* [What the task asks]: In the data below, find the line with "#official-news" and the line with "Medical Tourism videos", then restate both and every line between them exactly, minus the pictures.

** Opening Source data block **

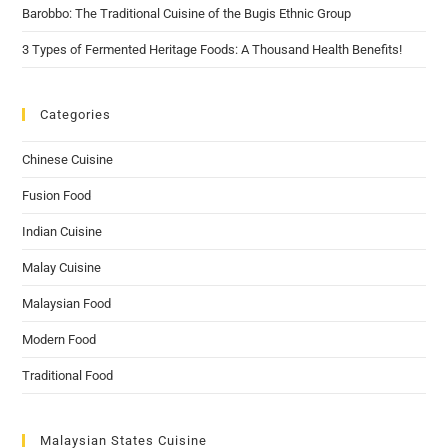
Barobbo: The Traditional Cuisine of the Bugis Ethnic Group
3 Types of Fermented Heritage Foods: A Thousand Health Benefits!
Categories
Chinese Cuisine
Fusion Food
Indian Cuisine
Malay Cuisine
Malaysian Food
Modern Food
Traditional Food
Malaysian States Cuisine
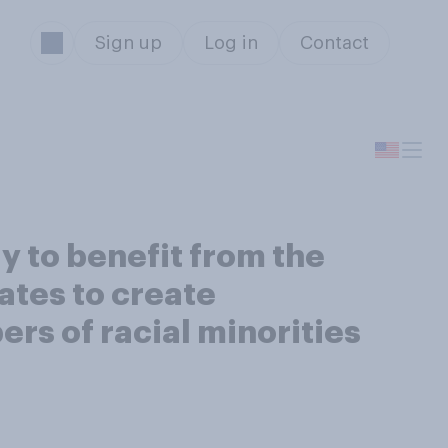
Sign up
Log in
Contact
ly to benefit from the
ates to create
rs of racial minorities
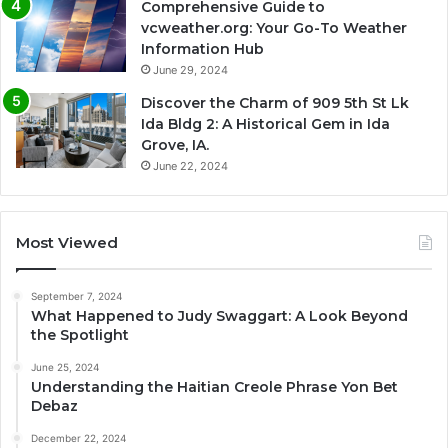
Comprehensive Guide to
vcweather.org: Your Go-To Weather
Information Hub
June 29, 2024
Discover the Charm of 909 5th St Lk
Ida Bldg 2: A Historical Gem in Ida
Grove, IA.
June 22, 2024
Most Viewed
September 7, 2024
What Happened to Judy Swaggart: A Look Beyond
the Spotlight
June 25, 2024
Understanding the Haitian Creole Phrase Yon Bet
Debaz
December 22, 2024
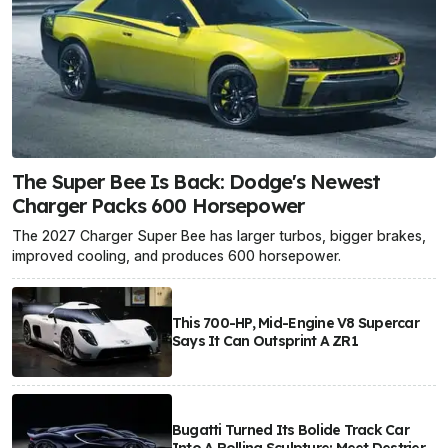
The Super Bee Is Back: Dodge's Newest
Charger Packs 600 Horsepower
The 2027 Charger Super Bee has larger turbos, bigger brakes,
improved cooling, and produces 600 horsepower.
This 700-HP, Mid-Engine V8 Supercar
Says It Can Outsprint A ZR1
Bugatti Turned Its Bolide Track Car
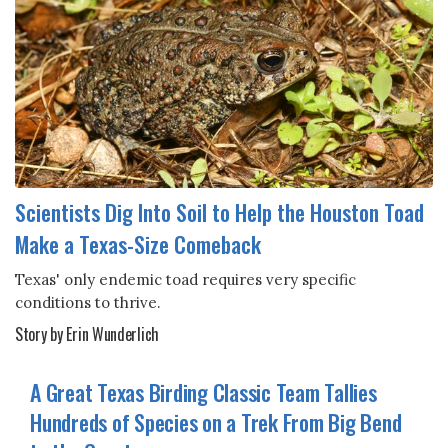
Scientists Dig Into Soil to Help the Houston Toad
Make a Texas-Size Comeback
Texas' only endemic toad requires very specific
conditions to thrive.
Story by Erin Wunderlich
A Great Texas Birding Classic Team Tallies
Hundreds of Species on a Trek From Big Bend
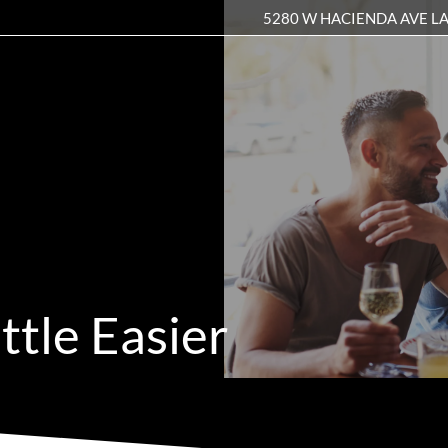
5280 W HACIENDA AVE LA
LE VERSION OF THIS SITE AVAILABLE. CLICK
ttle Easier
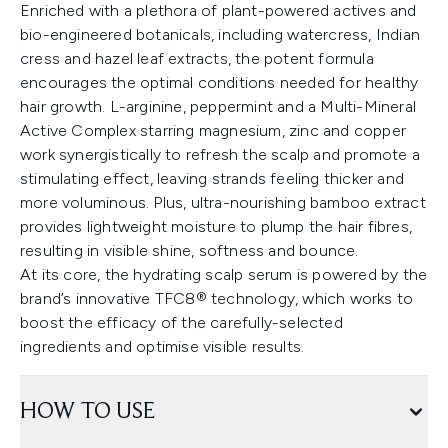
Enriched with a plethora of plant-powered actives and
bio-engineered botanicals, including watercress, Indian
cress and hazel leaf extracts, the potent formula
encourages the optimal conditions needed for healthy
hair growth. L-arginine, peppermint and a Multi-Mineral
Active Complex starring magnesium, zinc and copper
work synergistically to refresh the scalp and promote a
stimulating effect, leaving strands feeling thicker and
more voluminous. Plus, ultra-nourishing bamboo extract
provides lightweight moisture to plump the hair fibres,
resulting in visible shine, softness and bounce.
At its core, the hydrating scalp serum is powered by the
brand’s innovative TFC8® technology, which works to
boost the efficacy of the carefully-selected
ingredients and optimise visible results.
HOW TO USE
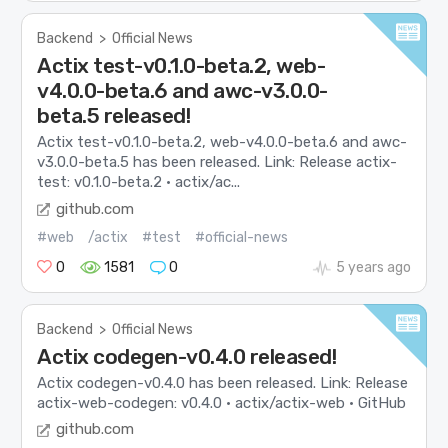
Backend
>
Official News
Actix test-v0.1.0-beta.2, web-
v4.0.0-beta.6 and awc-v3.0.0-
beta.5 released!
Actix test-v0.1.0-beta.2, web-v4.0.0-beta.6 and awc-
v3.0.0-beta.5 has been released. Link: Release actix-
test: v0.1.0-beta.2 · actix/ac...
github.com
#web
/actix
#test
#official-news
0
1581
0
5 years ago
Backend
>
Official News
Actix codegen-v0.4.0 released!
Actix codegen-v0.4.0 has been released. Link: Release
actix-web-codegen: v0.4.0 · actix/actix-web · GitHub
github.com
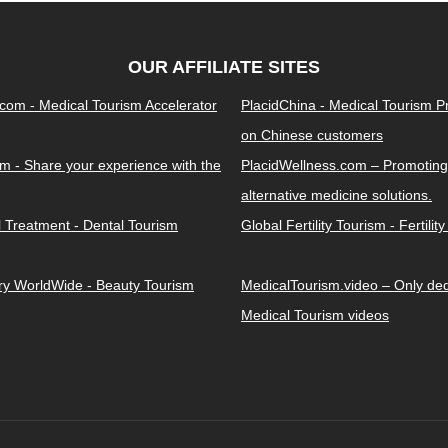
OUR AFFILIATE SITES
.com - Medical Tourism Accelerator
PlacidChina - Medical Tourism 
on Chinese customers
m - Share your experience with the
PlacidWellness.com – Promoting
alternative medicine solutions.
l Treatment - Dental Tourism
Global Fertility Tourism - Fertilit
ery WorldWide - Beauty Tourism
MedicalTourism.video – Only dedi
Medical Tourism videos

** Closing Source data block **
** Opening Source data block **

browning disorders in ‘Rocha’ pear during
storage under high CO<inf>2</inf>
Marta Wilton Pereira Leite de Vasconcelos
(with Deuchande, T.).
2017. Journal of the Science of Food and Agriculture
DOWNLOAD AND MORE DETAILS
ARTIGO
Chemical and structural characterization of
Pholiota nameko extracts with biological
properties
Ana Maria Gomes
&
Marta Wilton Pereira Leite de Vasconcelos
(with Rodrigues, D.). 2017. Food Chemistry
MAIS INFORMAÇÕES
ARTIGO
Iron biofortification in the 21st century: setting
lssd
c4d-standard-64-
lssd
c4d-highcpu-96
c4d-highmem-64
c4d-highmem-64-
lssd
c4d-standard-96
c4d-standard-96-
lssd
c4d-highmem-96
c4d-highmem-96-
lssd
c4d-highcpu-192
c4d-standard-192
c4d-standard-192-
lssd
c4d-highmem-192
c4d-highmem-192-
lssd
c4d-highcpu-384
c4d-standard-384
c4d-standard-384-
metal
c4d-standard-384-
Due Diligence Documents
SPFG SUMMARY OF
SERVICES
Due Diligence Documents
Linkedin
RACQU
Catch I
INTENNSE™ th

** Closing Source data block **

* [Answer box]:
#official-news
0
1581
0
5 years ago
Backend
>
Official News
Actix codegen-v0.4.0 released!
Actix codegen-v0.4.0 has been released. Link: Release
actix-web-codegen: v0.4.0 · actix/actix-web · GitHub
github.com
OUR AFFILIATE SITES
.com - Medical Tourism Accelerator
PlacidChina - Medical Tourism 
on Chinese customers
m - Share your experience with the
PlacidWellness.com – Promoting
alternative medicine solutions.
l Treatment - Dental Tourism
Global Fertility Tourism - Fertilit
ery WorldWide - Beauty Tourism
MedicalTourism.video – Only dedi
Medical Tourism videos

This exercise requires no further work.